Fills document objects with content line-by-line from an input file. More...

Inheritance diagram for meta::corpus::line_corpus:

Public Member Functions
	line_corpus (const std::string &file, std::string encoding, uint64_t num_lines=0)

bool	has_next () const override

document	next () override

uint64_t	size () const override

Public Member Functions inherited from meta::corpus::corpus
	corpus (std::string encoding)
	Constructs a new corpus with the given encoding.
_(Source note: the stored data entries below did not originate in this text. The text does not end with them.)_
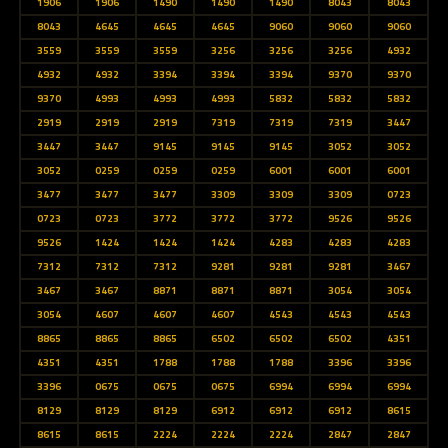
1906
1906
1490
1490
1490
8043
8043
8043
4645
4645
4645
9060
9060
9060
3559
3559
3559
3256
3256
3256
4932
4932
4932
3394
3394
3394
9370
9370
9370
4993
4993
4993
5832
5832
5832
2919
2919
2919
7319
7319
7319
3447
3447
3447
9145
9145
9145
3052
3052
3052
0259
0259
0259
6001
6001
6001
3477
3477
3477
3309
3309
3309
0723
0723
0723
3772
3772
3772
9526
9526
9526
1424
1424
1424
4283
4283
4283
7312
7312
7312
9281
9281
9281
3467
3467
3467
8871
8871
8871
3054
3054
3054
4607
4607
4607
4543
4543
4543
8865
8865
8865
6502
6502
6502
4351
4351
4351
1788
1788
1788
3396
3396
3396
0675
0675
0675
6994
6994
6994
8129
8129
8129
6912
6912
6912
8615
8615
8615
2224
2224
2224
2847
2847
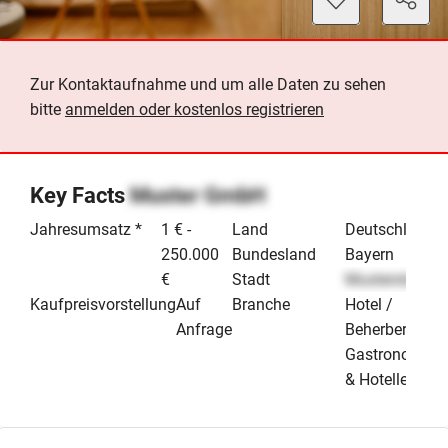
Zur Kontaktaufnahme und um alle Daten zu sehen
bitte
anmelden oder kostenlos registrieren
Key Facts
Muster GmbH
Jahresumsatz *
1 € -
Land
Deutschland
250.000
Bundesland
Bayern
€
Stadt
Musterstadt
Kaufpreisvorstellung
Auf
Branche
Hotel /
Anfrage
Beherbergung
Gastronomie
& Hotellerie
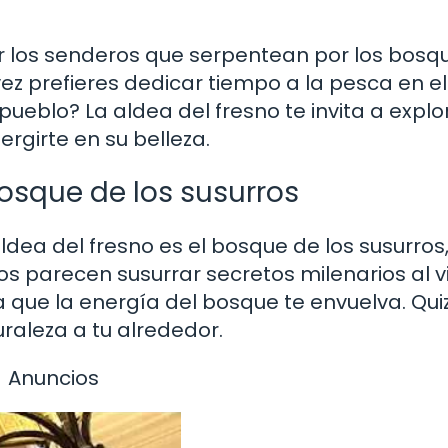
 los senderos que serpentean por los bosq
ez prefieres dedicar tiempo a la pesca en el
ueblo? La aldea del fresno te invita a explor
rgirte en su belleza.
osque de los susurros
dea del fresno es el bosque de los susurros
s parecen susurrar secretos milenarios al v
eja que la energía del bosque te envuelva. Qui
raleza a tu alrededor.
Anuncios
More...

virtual	~corpus ()=default
	Destructor.

const std::string &	encoding () const

Private Attributes
doc_id	cur_id_
	The current document we are on.

uint64_t	num_lines_
	The number of lines in the file.

io::parser	parser_
	Parser to read the corpus file.

std::unique_ptr< io::parser >	class_parser_
	Parser to read the class labels.

std::unique_ptr< io::parser >	name_parser_
	Parser to read the document names.

Additional Inherited Members
Static Public Member Functions inherited from meta::corpus::corpus
static std::unique_ptr< corpus >	load (const std::string &config_file)

Detailed Description

Fills document objects with content line-by-line from an input file.

It is up to the tokenizer used to be able to correctly parse the document content into labels and features.
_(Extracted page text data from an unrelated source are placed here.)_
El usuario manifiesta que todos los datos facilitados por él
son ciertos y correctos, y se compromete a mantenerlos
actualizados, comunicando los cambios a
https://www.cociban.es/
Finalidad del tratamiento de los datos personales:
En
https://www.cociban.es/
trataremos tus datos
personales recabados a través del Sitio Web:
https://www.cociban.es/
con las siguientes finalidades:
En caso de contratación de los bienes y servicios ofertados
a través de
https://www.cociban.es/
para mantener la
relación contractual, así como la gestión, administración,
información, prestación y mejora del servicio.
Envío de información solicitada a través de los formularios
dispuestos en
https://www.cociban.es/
Constructor & Destructor Documentation

meta::corpus::line_corpus::line_corpus	(	const std::string &	file,
		std::string	encoding,
		uint64_t	num_lines = `0`
	)

Parameters

file	The path to the corpus file, where each line represents a document
encoding	The encoding for the file
num_lines	The number of lines in the corpus file if known beforehand. If unknown, leave out this parameter and the value will be calculated in the constructor.